- Data to examine:

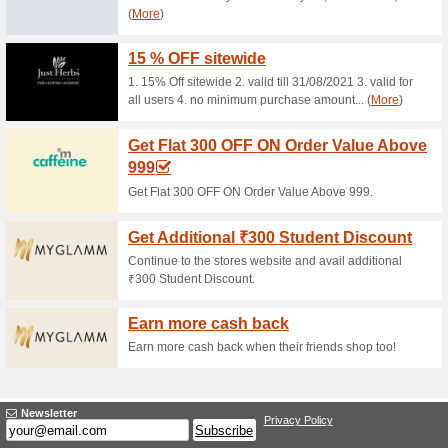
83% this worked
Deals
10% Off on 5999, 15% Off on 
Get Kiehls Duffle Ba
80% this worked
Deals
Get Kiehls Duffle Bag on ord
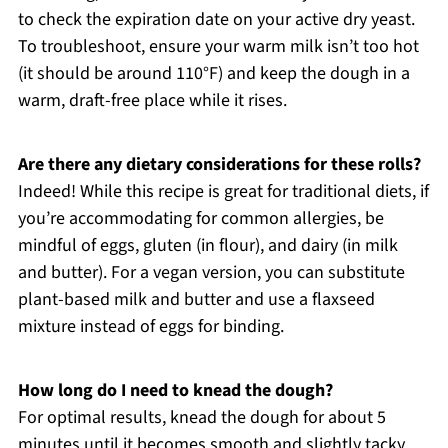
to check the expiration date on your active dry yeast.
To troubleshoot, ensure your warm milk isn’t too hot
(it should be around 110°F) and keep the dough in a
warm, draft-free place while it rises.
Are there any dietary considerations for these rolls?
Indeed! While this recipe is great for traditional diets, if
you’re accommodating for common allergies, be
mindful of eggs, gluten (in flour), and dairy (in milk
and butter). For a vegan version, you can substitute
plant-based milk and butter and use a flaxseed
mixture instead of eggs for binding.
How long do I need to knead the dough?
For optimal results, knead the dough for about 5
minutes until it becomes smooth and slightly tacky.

- Requirement: Set the whole listing down again unchanged, apart from the pictures, which are omitted.

- Written solution:
83% this worked
Deals
10% Off on 5999, 15% Off on 
Get Kiehls Duffle Ba
80% this worked
Deals
Get Kiehls Duffle Bag on ord
to check the expiration date on your active dry yeast.
To troubleshoot, ensure your warm milk isn’t too hot
(it should be around 110°F) and keep the dough in a
warm, draft-free place while it rises.
Are there any dietary considerations for these rolls?
Indeed! While this recipe is great for traditional diets, if
you’re accommodating for common allergies, be
mindful of eggs, gluten (in flour), and dairy (in milk
and butter). For a vegan version, you can substitute
plant-based milk and butter and use a flaxseed
mixture instead of eggs for binding.
How long do I need to knead the dough?
For optimal results, knead the dough for about 5
minutes until it becomes smooth and slightly tacky.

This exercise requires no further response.